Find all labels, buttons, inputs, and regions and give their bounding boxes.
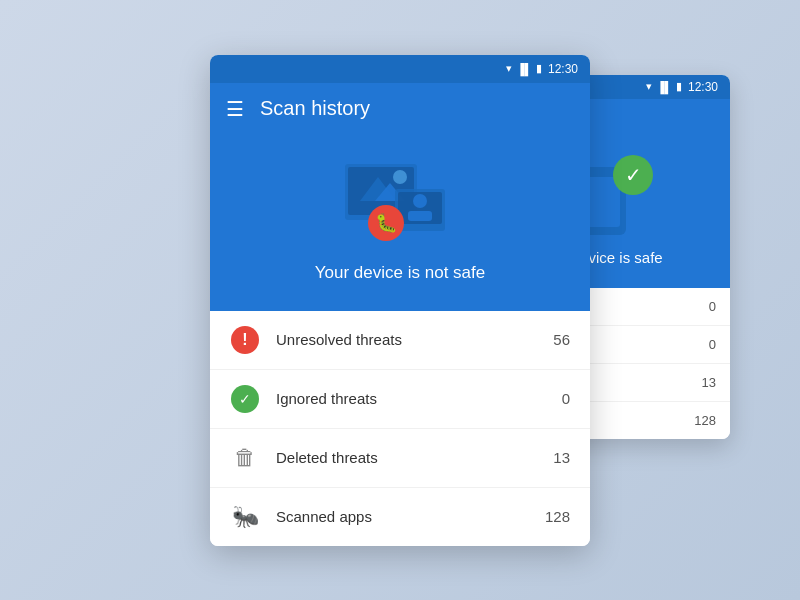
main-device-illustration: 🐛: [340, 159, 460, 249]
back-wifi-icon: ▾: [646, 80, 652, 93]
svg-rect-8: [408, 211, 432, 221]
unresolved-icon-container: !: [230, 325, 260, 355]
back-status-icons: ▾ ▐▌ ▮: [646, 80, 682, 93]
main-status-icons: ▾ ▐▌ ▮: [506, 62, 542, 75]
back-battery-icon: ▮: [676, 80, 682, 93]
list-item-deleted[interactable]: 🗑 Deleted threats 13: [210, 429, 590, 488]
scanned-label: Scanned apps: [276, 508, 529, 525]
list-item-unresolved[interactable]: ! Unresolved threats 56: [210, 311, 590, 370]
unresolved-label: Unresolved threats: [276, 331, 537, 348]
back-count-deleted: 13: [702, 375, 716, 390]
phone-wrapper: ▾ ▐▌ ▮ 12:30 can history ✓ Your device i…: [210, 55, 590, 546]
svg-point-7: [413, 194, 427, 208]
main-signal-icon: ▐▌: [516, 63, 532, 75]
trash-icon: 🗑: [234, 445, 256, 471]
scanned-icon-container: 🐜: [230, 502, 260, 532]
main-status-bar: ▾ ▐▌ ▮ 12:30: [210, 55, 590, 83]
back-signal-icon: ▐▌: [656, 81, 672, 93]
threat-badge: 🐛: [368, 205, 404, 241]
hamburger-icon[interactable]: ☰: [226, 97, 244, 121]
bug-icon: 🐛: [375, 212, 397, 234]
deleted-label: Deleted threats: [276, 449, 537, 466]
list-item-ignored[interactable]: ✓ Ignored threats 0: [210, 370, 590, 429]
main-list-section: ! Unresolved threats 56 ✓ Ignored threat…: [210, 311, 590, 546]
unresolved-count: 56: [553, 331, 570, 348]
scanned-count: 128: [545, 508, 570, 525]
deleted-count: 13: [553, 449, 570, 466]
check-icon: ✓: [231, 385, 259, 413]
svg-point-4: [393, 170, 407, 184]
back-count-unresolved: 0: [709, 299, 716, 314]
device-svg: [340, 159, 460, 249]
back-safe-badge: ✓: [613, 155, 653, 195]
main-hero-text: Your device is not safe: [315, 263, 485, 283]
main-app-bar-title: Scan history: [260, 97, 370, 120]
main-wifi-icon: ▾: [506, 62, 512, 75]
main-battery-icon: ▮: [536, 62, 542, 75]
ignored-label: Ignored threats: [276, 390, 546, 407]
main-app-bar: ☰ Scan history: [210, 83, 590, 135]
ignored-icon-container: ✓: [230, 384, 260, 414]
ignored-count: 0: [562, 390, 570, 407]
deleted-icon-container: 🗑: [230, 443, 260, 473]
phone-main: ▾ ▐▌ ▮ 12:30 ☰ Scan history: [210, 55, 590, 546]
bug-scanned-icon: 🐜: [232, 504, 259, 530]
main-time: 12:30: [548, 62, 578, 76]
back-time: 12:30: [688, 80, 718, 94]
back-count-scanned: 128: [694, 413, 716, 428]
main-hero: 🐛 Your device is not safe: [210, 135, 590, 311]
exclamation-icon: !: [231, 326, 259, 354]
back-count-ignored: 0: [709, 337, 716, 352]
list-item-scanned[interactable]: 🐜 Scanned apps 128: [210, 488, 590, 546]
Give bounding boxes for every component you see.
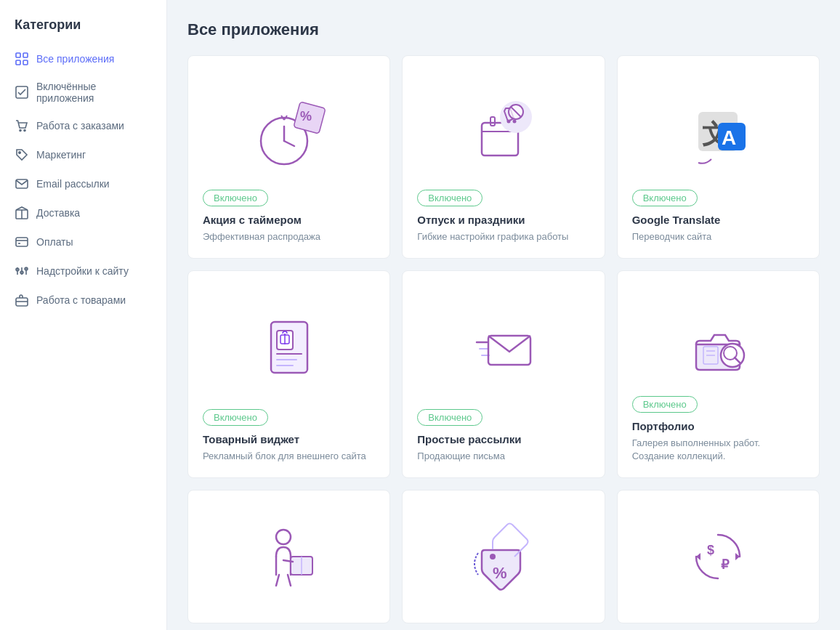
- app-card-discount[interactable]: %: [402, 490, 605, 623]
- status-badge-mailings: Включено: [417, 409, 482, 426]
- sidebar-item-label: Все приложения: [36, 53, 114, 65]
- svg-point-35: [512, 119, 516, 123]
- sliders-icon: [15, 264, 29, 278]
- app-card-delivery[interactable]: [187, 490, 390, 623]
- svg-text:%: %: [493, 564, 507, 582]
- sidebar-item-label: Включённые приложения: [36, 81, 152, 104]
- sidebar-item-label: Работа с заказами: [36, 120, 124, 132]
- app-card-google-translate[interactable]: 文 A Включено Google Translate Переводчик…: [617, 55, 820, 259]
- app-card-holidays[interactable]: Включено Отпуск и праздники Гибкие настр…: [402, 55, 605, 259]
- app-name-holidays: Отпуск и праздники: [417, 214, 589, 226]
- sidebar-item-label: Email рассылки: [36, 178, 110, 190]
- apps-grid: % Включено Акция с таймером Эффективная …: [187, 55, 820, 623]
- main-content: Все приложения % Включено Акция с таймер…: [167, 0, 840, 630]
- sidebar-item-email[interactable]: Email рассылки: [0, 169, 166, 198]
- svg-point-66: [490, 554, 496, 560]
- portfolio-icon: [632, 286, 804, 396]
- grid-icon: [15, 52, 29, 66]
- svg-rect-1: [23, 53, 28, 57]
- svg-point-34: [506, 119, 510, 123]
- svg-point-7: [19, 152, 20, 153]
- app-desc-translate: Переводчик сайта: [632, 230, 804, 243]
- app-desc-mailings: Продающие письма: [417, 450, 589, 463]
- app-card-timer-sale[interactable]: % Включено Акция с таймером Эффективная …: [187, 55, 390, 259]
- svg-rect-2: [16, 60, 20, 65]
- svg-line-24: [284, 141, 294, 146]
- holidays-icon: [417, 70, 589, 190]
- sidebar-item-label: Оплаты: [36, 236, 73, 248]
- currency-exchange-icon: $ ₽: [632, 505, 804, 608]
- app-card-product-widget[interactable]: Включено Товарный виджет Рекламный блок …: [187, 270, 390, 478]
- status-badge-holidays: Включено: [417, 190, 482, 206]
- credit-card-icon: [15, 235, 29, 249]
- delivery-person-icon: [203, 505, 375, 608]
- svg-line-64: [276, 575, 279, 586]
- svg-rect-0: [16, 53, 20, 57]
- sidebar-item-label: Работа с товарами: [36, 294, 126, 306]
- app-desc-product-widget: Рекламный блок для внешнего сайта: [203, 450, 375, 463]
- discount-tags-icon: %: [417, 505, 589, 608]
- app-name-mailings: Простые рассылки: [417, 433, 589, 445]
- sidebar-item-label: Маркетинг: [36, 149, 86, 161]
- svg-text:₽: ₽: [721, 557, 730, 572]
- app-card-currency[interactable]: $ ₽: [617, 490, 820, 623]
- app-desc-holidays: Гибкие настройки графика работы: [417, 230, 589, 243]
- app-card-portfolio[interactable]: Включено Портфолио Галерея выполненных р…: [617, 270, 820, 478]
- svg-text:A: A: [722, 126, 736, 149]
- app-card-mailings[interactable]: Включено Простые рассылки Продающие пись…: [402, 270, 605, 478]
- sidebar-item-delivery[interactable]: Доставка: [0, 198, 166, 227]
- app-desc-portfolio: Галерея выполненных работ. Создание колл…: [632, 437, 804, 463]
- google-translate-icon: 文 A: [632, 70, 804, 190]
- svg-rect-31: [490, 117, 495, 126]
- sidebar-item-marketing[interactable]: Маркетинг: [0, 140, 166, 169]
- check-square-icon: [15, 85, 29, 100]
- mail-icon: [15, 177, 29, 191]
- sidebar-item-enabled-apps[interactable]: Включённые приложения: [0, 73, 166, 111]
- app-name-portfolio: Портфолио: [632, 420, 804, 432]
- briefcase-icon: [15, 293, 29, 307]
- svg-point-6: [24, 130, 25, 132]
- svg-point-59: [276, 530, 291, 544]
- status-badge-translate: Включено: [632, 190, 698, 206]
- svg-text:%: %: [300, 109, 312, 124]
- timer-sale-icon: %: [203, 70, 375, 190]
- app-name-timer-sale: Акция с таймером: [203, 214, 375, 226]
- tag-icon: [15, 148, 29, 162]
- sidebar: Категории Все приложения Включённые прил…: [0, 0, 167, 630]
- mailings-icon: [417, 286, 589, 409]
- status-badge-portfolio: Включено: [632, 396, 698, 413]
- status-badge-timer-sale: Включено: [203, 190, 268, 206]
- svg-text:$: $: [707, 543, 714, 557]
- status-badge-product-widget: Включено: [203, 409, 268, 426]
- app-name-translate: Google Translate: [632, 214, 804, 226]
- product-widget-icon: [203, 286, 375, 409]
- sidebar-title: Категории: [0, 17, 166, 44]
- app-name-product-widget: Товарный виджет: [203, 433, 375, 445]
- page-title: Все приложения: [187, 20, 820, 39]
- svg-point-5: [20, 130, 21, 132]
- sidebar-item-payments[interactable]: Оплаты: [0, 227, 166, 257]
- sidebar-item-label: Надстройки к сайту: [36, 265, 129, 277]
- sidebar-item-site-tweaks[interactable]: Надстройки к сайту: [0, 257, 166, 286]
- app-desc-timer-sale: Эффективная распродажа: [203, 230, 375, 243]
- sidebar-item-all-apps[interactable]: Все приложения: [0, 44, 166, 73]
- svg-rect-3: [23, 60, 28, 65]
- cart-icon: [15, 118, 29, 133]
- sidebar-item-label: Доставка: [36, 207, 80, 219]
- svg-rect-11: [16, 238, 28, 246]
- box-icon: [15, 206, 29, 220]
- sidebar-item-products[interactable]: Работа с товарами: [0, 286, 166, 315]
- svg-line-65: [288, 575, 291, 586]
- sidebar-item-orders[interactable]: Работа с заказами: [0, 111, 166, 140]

======

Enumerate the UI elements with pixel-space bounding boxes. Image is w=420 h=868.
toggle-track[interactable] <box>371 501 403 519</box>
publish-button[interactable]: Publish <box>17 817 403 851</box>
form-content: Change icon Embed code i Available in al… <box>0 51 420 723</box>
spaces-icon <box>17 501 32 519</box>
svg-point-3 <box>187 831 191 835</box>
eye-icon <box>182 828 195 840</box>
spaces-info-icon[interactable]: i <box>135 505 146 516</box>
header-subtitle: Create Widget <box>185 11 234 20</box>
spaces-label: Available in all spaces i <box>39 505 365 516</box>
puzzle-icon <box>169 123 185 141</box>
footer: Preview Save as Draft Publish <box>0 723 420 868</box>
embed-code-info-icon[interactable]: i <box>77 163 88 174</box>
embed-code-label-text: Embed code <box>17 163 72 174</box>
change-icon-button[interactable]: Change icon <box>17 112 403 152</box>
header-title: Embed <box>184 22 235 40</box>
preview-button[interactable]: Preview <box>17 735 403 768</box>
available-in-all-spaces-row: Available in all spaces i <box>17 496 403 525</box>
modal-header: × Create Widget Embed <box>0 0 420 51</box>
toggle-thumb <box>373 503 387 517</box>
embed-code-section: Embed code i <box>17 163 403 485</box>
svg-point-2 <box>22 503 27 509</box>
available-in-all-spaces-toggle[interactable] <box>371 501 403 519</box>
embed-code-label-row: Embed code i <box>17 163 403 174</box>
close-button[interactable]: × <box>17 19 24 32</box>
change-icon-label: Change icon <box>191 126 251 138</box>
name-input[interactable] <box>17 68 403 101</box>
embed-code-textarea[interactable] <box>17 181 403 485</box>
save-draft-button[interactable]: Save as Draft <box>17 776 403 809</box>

======

GOAL OF THE EXERCISE: Pick each line holding the word "Включённые" out of the data and copy it.

TASK OUTPUT:
- sidebar-item-label: Включённые приложения: [36, 81, 152, 104]
- sidebar-item-enabled-apps[interactable]: Включённые приложения: [0, 73, 166, 111]
- sidebar: Категории Все приложения Включённые прил…: [0, 0, 167, 630]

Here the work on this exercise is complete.